By Admin | 21/09/2017 | 5 Comments
Neu5Ac and Kdn appear to be the metabolic precursors for all known animal Sias (see Figure 14.4). In vertebrate systems, they are derived by condensation of ManNAc-6-P (for Neu5Ac) or Man-6-P (for Kdn) with phosphoenolpyruvate. The ManNAc-6-P is produced by a bifunctional enzyme (encoded by GNE) that converts UDP-GlcNAc to ManNAc-6-P and UDP in two steps. Missense mutations in this gene give rise to hereditary inclusion body myopathy (HIBM) in humans (see Chapter 42), and inactivation causes embryonic lethality in the mouse. Condensation of the sugar phosphates with phosphoenolpyruvate yields the corresponding Sia-9-phosphates, which must be dephosphorylated by a specific phosphatase (encoded by NANP), giving free Sias in the cytoplasm. In contrast, Neu5Ac biosynthesis in prokaryotes involves condensation of ManNAc with phosphoenolpyruvate, giving nonphosphorylated Neu5Ac (Figure 14.4). Notably, various synthetic unnatural mannosamine derivatives can be utilized by the Sia biosynthetic machinery, allowing manipulation of the chemical structures of cell-surface sialic acids (see Chapters 49 and 50).

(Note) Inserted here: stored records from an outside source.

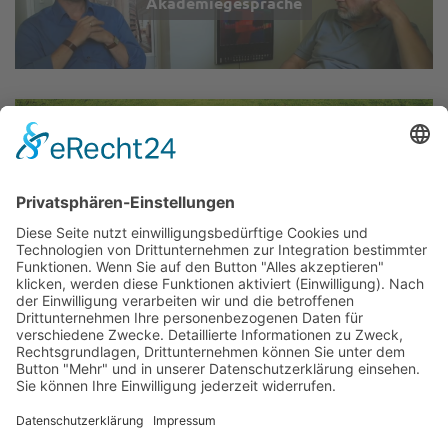
Akademiegespräche
Wir über uns
▲
Kontakt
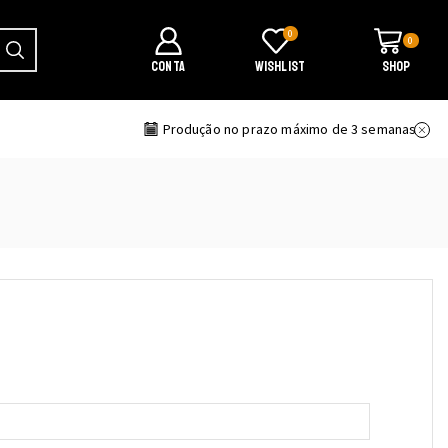
0
0
CONTA
WISHLIST
SHOP
ransporte
Produção no prazo máximo de 3 semanas
uired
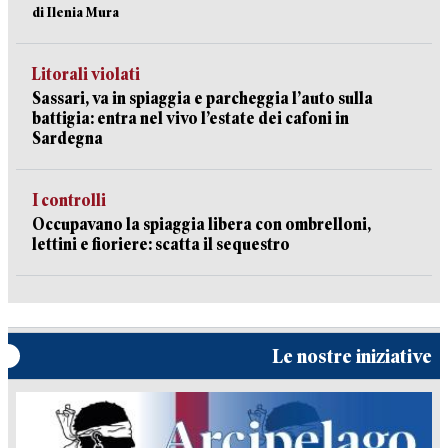
di Ilenia Mura
Litorali violati
Sassari, va in spiaggia e parcheggia l’auto sulla
battigia: entra nel vivo l’estate dei cafoni in
Sardegna
I controlli
Occupavano la spiaggia libera con ombrelloni,
lettini e fioriere: scatta il sequestro
Le nostre iniziative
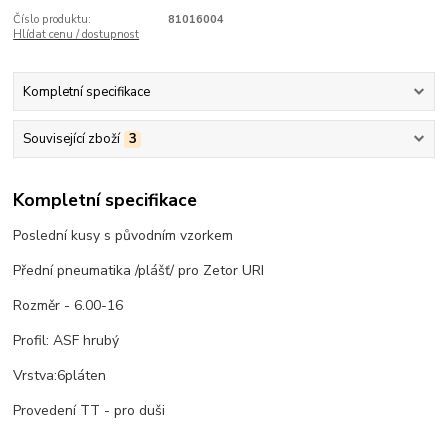
Číslo produktu:
81016004
Hlídat cenu / dostupnost
Kompletní specifikace
Související zboží
3
Kompletní specifikace
Poslední kusy s původním vzorkem
Přední pneumatika /plášť/ pro Zetor URI
Rozměr - 6.00-16
Profil: ASF hrubý
Vrstva:6pláten
Provedení TT - pro duši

The transfer of Sias from CMP-Sias onto newly synthesized glycoconjugates passing through eukaryotic Golgi compartments is catalyzed by a family of linkage-specific sialyl-transferases (STs), most of which have been cloned and characterized from multiple species. As with most other glycosyltransferases, STs are type II membrane proteins with complex signals dictating Golgi localization. Shared amino acid sequence motifs (called sialylmotifs) were found in the first STs cloned and were then used to clone new family members (see also Chapters 5 and 7). These evolutionarily conserved regions seem to represent substrate-binding sites, especially for CMP-Sia recognition. In striking contrast, prokaryotic STs do not have sialylmotifs, and in several instances they do not even show homology to one another. This suggests that prokaryotic STs have arisen independently on more than one occasion. Regarding substrate specificity, several eukaryotic STs exhibit distinct preferences for glycolipids, glycoproteins, or poly/oligosaccharides, the structure of the acceptor glycan, the nature of the accepting terminal monosaccharide, or the type of Sia linkage formed. Interestingly, the specificity of prokaryotic STs is less pronounced. Modified Sias, such as Neu5Gc or O-acetylated species, are also transferred after activation to the CMP form. Some mammalian STs transfer both Neu5Ac and Kdn, but others transfer only one or the other. A “trans-sialidase” activity is present in some pathogenic trypanosome species and some bacteria, which directly transfers Sia from one glycosidic linkage to another (on galactose), without using CMP-activated Sia (see below and Chapter 40). Although trans-sialidases are specific with regard to the glycosidic linkage they generate (α2-3), they are rather promiscuous with regard to the nature of donor or acceptor substrates.